═══ Record excerpts
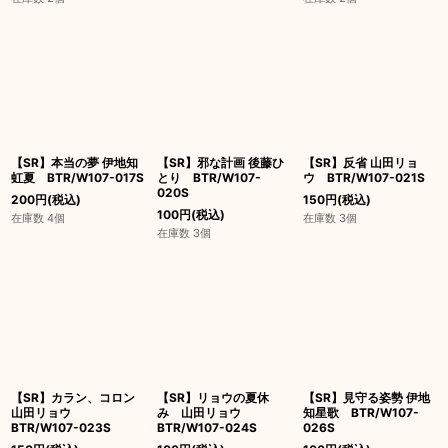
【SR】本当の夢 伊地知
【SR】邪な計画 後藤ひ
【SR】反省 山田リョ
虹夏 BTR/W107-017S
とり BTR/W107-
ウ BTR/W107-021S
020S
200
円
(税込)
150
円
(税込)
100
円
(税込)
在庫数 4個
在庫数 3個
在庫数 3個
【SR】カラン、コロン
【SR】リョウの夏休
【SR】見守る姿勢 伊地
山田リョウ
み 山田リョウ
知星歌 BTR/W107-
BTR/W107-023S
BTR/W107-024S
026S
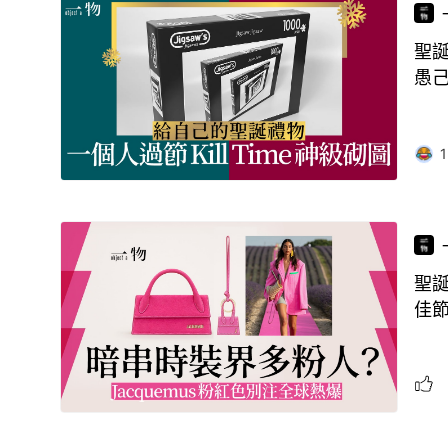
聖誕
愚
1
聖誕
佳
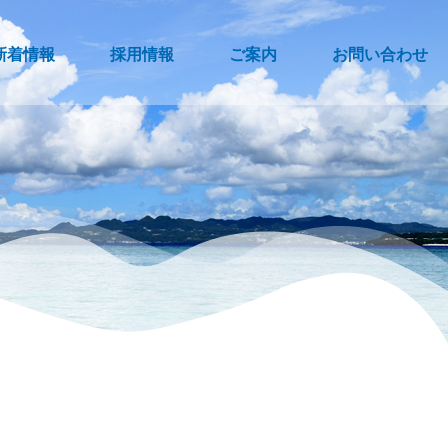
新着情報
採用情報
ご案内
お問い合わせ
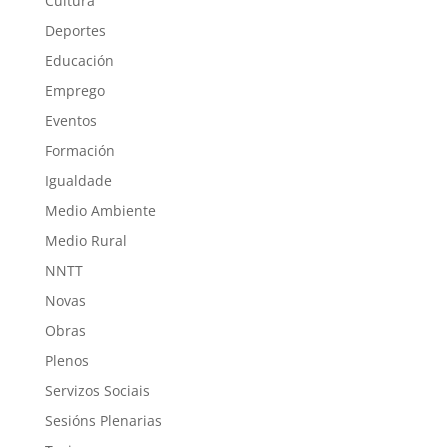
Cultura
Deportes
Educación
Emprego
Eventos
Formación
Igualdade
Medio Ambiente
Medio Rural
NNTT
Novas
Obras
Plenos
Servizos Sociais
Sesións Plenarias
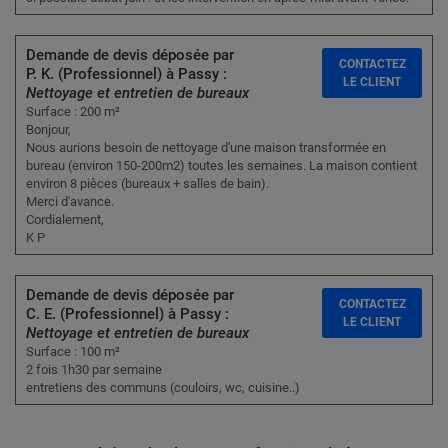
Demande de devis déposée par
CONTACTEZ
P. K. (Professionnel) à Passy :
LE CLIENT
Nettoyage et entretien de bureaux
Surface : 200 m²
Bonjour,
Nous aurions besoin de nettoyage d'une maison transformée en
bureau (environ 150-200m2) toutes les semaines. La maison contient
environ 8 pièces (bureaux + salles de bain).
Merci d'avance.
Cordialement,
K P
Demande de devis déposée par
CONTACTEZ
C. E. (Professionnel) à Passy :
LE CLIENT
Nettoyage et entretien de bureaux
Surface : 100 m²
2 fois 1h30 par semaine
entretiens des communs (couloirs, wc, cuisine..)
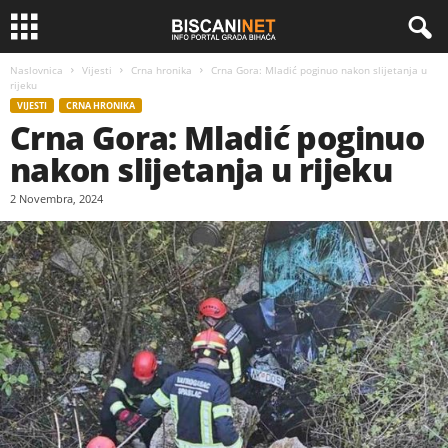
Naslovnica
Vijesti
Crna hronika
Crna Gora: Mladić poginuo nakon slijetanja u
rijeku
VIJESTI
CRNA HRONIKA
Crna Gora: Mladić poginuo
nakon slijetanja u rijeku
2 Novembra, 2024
══════
:: What the task requires ::
Using the entries, return every line where the word "poginuo" can be found.

:: Answer to this exercise ::
Crna Gora: Mladić poginuo nakon slijetanja u
Crna Gora: Mladić poginuo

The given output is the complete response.